Through nine books, Dani Shapiro has mined her own experiences, trying to find meaning in events that have shaped her life. Shapiro's ongoing literary narrative continues with Inheritance, an unflinching, deeply personal account of how a DNA ancestry test irrevocably altered her life and the familiarity therein. The shocking results forced Shapiro to question her identity and everything she believed about herself, her family history and her existence over 54 years of living.

Shapiro grew up an observant Orthodox Jew shaped by her parents and a large "dynastic clan" in New Jersey. She was schooled at a yeshiva, spoke fluent Hebrew and lived in a kosher home. Religion and her spiritual life became the bedrock of her existence until she ultimately rebelled, breaking with Judaism while in college. When Shapiro was in her 20s, a catastrophic car accident claimed the life of her father, a man whom she deeply loved and respected. It also left her mother--distant and self-contained; an "enemy" chronically at odds with her daughter--afflicted by years of related injuries until her death. Shapiro eventually reconnected with the traditions of her Jewish heritage after she became a mother herself.

Several years go, Shapiro decided, on a lark, to have her DNA analyzed. The report listed the name of an unfamiliar first cousin--a stranger to the fold of the Shapiro family. This aberration ultimately revealed the life-altering truth: Shapiro's father was not her biological father. By mining stories, anecdotes and conjuring remembrances from the past, Shapiro filled in the gaps: her mother had several miscarriages by her late 30s, and her father suffered from slow sperm. This led her parents to a "brilliant doctor" and a then innovative, "world-famous" fertility institute in Philadelphia where Dani--aka Daneile--Shapiro was conceived in the 1960s via a breakthrough technology now known as artificial insemination. Shapiro's keen investigative efforts reveal how the clinic--now considered questionable in its practices and ethics--relied upon the donor sperm of young medical students to help challenged couples conceive via in vitro fertilization.

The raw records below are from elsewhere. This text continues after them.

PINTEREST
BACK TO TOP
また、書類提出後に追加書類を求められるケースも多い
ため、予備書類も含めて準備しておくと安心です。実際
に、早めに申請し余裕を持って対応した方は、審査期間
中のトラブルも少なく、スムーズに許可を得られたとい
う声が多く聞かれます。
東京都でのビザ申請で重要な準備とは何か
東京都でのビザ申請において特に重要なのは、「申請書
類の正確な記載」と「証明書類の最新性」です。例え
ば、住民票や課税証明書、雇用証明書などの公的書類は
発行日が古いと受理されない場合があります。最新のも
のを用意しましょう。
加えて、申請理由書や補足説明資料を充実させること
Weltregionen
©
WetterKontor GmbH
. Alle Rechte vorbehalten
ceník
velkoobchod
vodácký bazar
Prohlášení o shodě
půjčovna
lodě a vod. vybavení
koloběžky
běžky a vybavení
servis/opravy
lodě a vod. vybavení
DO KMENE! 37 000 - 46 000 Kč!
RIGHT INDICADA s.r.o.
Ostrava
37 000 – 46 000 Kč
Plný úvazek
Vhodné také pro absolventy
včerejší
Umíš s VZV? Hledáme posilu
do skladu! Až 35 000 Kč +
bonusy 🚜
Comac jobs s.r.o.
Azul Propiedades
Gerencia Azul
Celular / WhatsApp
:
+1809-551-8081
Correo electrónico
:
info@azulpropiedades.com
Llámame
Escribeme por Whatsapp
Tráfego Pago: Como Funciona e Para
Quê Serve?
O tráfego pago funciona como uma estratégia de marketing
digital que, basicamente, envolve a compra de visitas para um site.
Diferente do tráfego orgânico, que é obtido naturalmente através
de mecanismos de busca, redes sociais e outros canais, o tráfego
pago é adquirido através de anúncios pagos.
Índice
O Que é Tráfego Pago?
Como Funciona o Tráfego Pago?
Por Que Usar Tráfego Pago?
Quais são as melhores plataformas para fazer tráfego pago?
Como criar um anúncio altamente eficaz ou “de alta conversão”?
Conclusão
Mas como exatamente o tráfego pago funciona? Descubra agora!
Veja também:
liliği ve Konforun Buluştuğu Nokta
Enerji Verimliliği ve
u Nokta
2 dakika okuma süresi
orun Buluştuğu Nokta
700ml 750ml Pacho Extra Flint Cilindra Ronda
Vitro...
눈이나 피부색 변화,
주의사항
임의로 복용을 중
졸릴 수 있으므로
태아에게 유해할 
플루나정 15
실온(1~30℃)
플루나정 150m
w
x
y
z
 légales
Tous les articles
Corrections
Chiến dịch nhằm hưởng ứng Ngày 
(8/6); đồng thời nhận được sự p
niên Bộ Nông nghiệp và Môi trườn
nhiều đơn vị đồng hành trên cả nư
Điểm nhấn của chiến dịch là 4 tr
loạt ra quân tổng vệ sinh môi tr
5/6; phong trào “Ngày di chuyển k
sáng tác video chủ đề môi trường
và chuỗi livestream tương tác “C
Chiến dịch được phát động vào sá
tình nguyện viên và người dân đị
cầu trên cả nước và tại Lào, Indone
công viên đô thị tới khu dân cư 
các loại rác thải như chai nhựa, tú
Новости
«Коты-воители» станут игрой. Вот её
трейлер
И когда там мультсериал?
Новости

Shapiro, relentless in her tenacity, goes in search of her biological father, who is equally stunned by this news and initially reticent. Shapiro grapples with the secrecy of her parents and the meaning of family while seeking to reconcile the consequences of this revelation for herself and for her biological father. A fascinating, labyrinthine web unravels as she deals with the overwhelming emotional, philosophical and spiritual implications of a hybrid life, "made of two sets of ancestors who would never have crossed paths or sprung from the same village." Shapiro (Hourglass) is always an intellectual, analytical storyteller. The engaging way in which she renders the suspenseful details of this forthright, meaningful odyssey will keep readers totally enthralled. --Kathleen Gerard, blogger at Reading Between the Lines

Shelf Talker: An eloquent memoir that details how an ancestry DNA test propelled a well-known writer to explore personal and universal issues of paternity, genetics, science, ethics and truth.